If my boss was a Tv series, I think she'd be "Lost", not cos she's lost all the time, but it's just that whenever you think something's about to end, it doesn't. I've even quit watching Lost, but I'm glad I haven't quit on Boss yet. I was pretty disappointed lately because her initial plan was to leave Burma on the first of July and I've been a sick duck at home, having my regular tea breaks with my thermometer. I have to say, I was pretty happy seeing her change her departure plan to saturday. CuteDork always saves the day. Boss is so in love with him it's cute! Yeah, good things happen to couples who are far apart. hahahaha biased much?
I was checking out Facebook today and I saw two of my schoolmates who had uploaded pics of them revisiting our old school. They managed to take pics of the new school, given it's been pretty spiffily furnished, from so much different angles that it felt like I was there myself. It's funny how much I could relate. The place I used to sip soda from a bag. The place I used to eat lunch with my friends; the place I used to watch those sporty people play sports. Call it guilt but I felt somewhat uneasy not actually wanting to pay a visit to that school. To be honest, I've only stayed there from grade five til nine, and I skipped grade eight. So three years was not much of a memorable milestone for me. The school before that was like three years as well. So, if you ask me, I have NO SCHOOLS that I'm so attached to. I never care to go to school reunions and I think it's just an excuse to see what your old classmates are doing and if they know who Jimmy Choo is, let alone afford it. I don't know.. I don't really like schools I guess.

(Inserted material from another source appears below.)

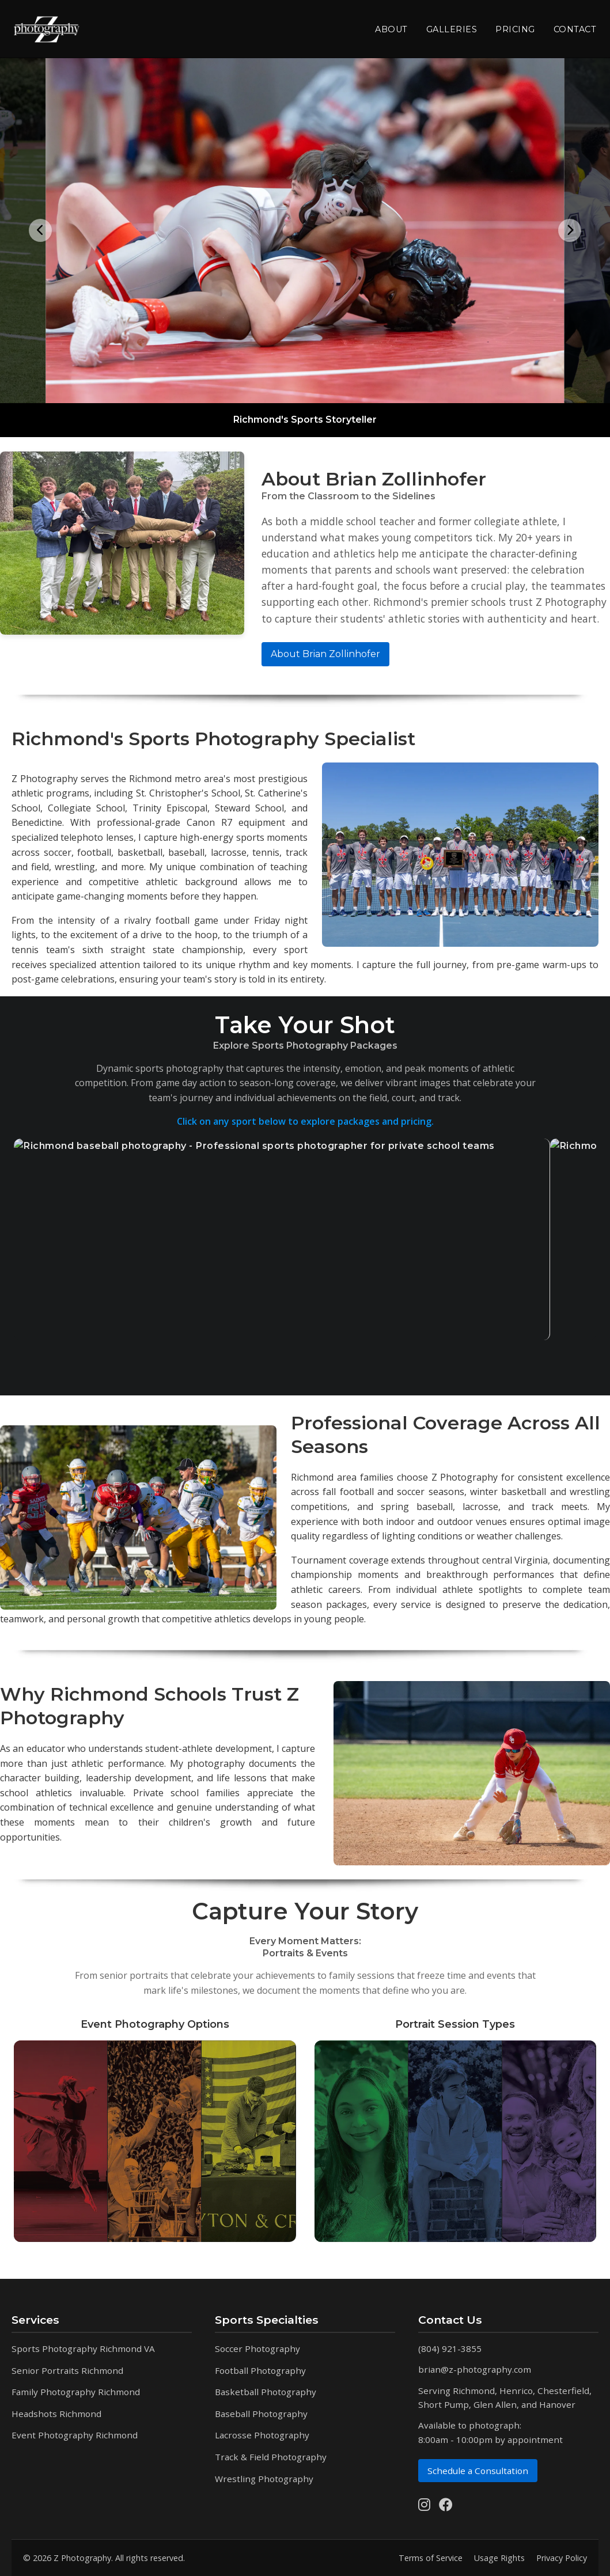 The image size is (610, 2576). I want to click on Pricing, so click(515, 29).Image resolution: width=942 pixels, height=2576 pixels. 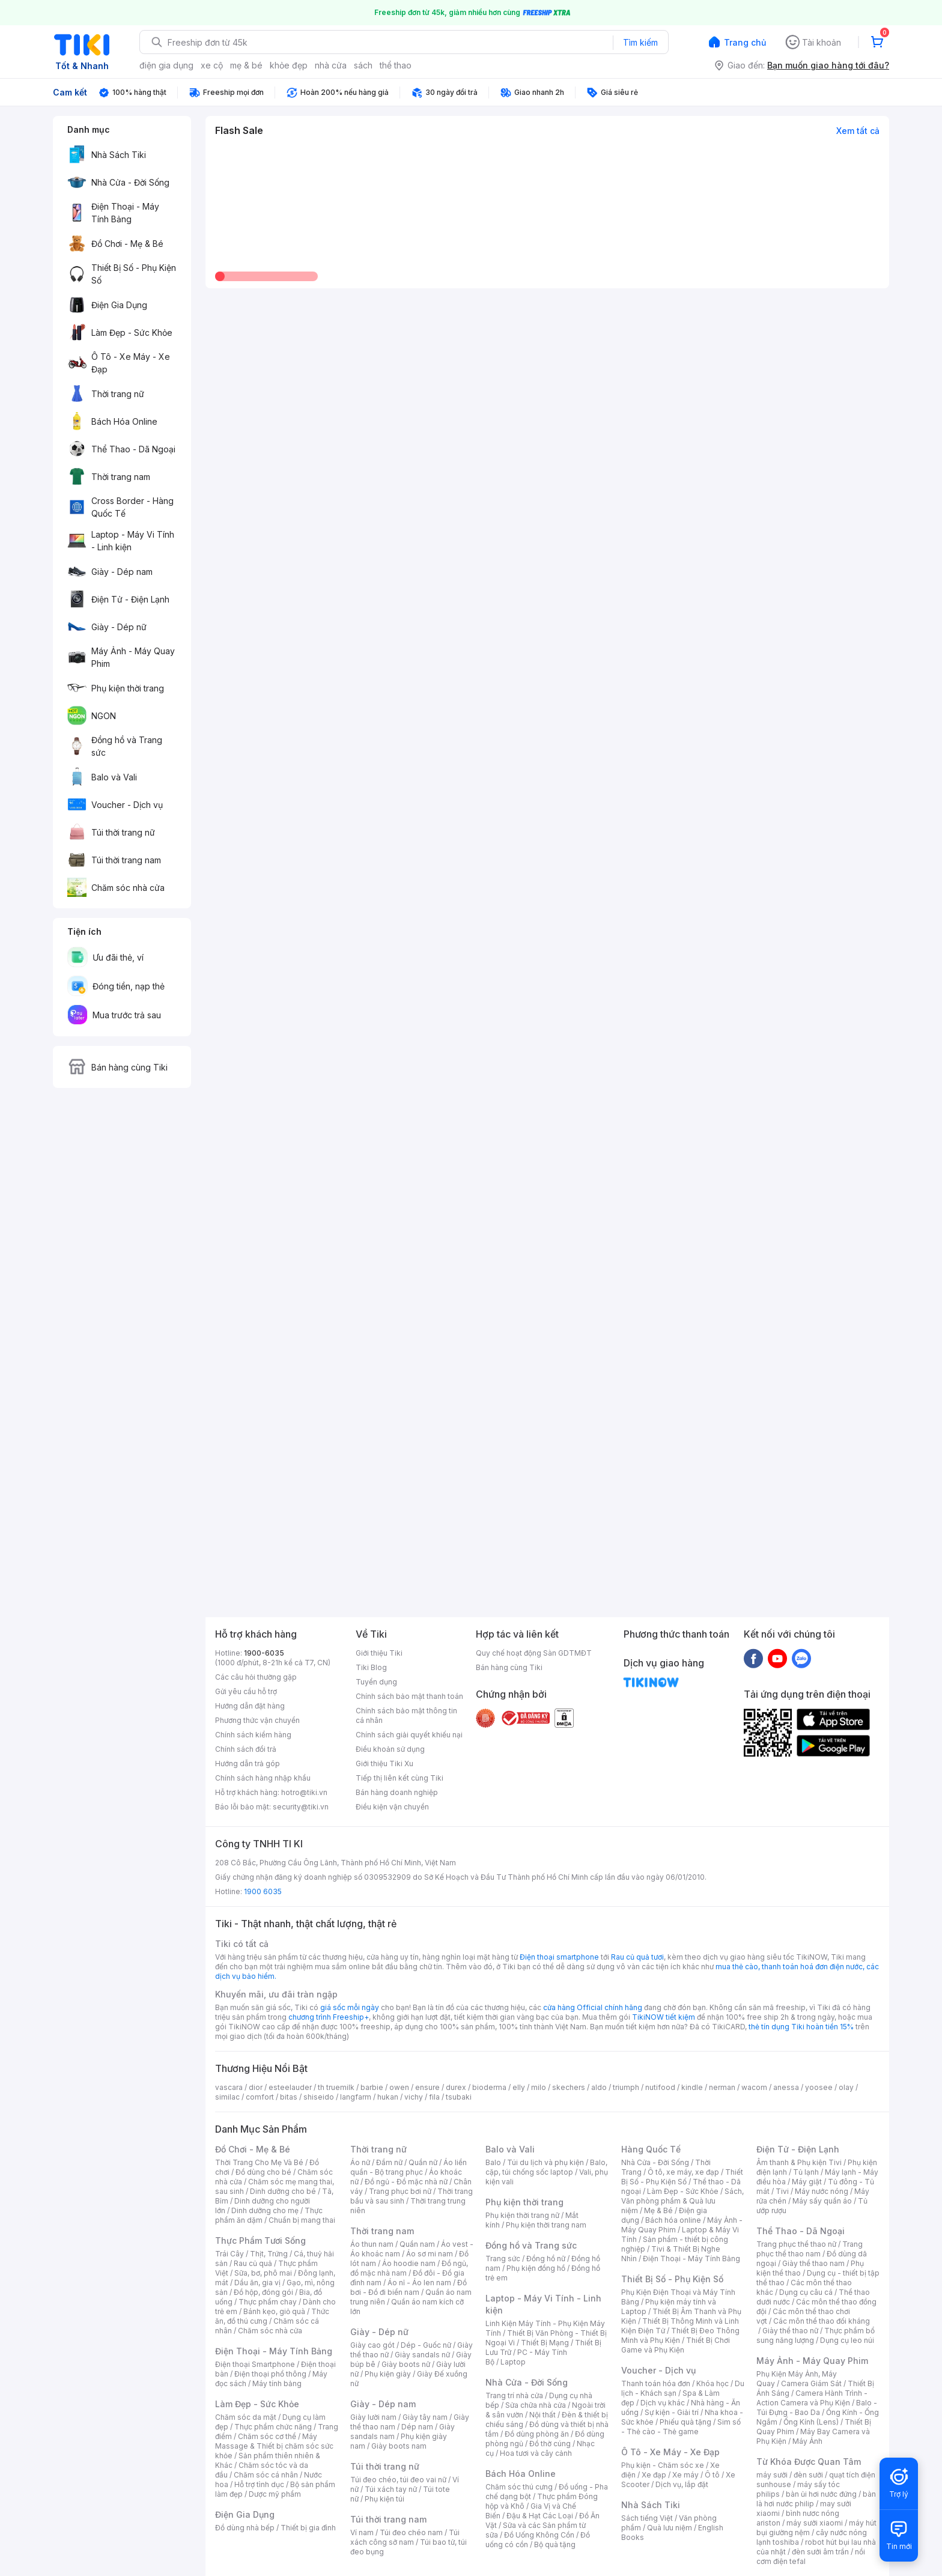 I want to click on Chính sách kiểm hàng, so click(x=253, y=1734).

I am so used to be known as the reigning champion of the king for 'best timing' award. I would say the wrongest things at the wrongest time and things would just happen at the most awkward time. It's even funny how I actually made friends through my UN-PCness. God must've been kind on me. Today, after work, since I was in the mood to check out some movies at my dvd rental, I stopped by and as I was browsing through porn cd's, someone blindfolded me with his hands. It wasn't a blindfold actually but he hugged me from behind and he won't let me look at him. I asked who it was and he kept pushing me to this girl who was beside me. Well, to be honest I never knew the girl and everytime I see him and her in parties, it's either she would have full make up on or I'm just plain tipsy. So, I didn't really notice her but I guess my brain ain't as dead as I thought it was and I went 'so are you ....' and yes it was him. There I was standing with porn cds in my hand and my friend and his girlfriend asking me 'what are those'. Awkward huh? Given last time I hung out with him as friends was when he came and slept over at my place and watched porn. Oh god, porn and him. I have a love/hate thing for him actually. He's one of those people who's so socially cool but such a bit of an ass kisser at times. I don't know but I like people who have their own standards and have their own little thresholds with a bit of persona. He does qualify in the 'persona' department but being an ass kisser just totally demolish his 'standards' HP. TRL, I should call him, not cos of the late show but just cos it's his initials that resemble the late show.
Being sick is actually not half bad. I get to go on my ridiculous diet and I get to write a lot... hmm.. I wonder if carrie bradshaw was always sick!!!!